- Born: December 26, 1889 Chicago, Illinois
- Died: January 18, 1986 (aged 96) Bryn Athyn, Pennsylvania
- Education: University of Illinois Urbana-Champaign (SB) University of Chicago (PhD)
- Spouse: Wertha Pendleton
- Children: William P. Cole Dandridge M. Cole Aubrey Cole Odhner Robert H. P. Cole

= Robert MacFarlan Cole III =

American chemical engineer (1889–1986)

Robert MacFarlan Cole III (December 26, 1889 - January 18, 1986) was an American chemical engineer, inventor, and author. He helped develop many chemicals, including freon and its use as a refrigerant and an aerosol repellent, a substance to counteract poisonous gas in World War I, synthetic rubber and pyrethrin insecticides in World War II, and ethylene oxide as a hospital germicide.

==Biography==
Cole graduated from the University of Illinois Urbana-Champaign with a Bachelor of Science degree in Chemistry in 1913 and from the University of Chicago with a Doctor of Philosophy degree in Chemistry in 1937. His doctorate dissertation was titled "The Stieglitz Theory of Color Production".

He married, on October 26, 1918, Wertha Pendleton, the daughter of William Frederic Pendleton, the founding bishop of the General Church of the New Jerusalem (Swedenborgian Faith). Their children included: William P. Cole, Dandridge M. Cole, Aubrey Cole Odhner, and the Rev. Robert H. P. Cole.

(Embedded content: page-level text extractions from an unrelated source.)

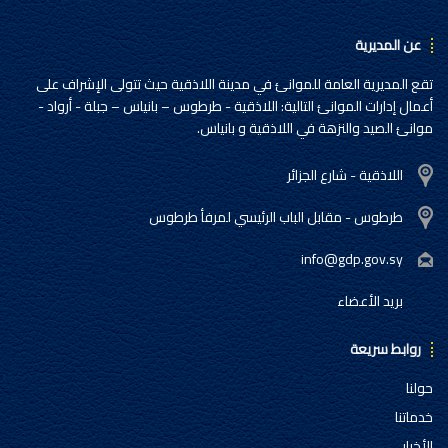
عن المديرية
تقع المديرية العامة للموانئ في مدينة اللاذقية حيث تتولى الإشراف على
أعمال إدارات الموانئ التالية: اللاذقية - طرطوس – بانياس – جبلة - أرواد -
موانئ الصيد والنزهة في اللاذقية و بانياس.
اللاذقية - شارع الجزائر
طرطوس - مقابل الباب الرئيسي لمرفأ طرطوس
info@gdp.gov.sy
بريد الأعضاء
روابط سريعة
حولنا
خدماتنا
الأخبار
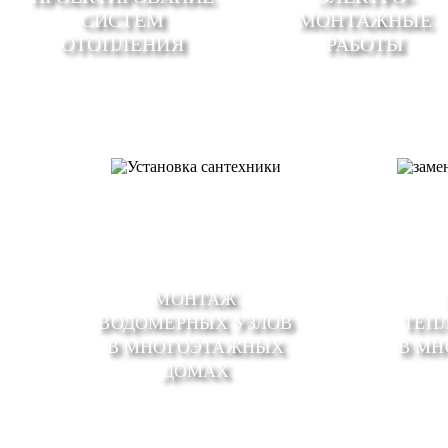
СИСТЕМ
МОНТАЖНЫЕ
ОТОПЛЕНИЯ
РАБОТЫ
МОНТАЖ
ВОДОМЕРНЫХ УЗЛОВ
ТЕП
В МНОГОЭТАЖНЫХ
В М
ДОМАХ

He became the founder and first president of Hord Color Products in Sandusky, Ohio in 1920. There he helped pioneer color processes and products. In 1928, Mr. Cole went to work for the American Dyewood Co. in Chester, Pa., where he developed recycling of the paper in telephone directories.

Cole reported to the E. I. du Pont de Nemours and Company that he had witnessed chlorofluorocarbon, considered a poisonous gas, being used safely in Germany. A duPont chemist, William Warren Rhodes, and Mr. Cole worked on the development of the gas, to which duPont gave the trade name Freon. "I was there when the first seven cc's of Freon came out of the distilling apparatus in Sandusky, Ohio" He told a Pennsylvania newspaper.

During World War II, Mr. Cole was a member of the War Chemical Board and pioneered the artificial synthesis of pyrethrin, used as an insecticide by the U.S. Navy in the South Pacific. He died on January 18, 1986.

==Bibliography==
- Stieglitz Theory of Color Production Chicago, 1937.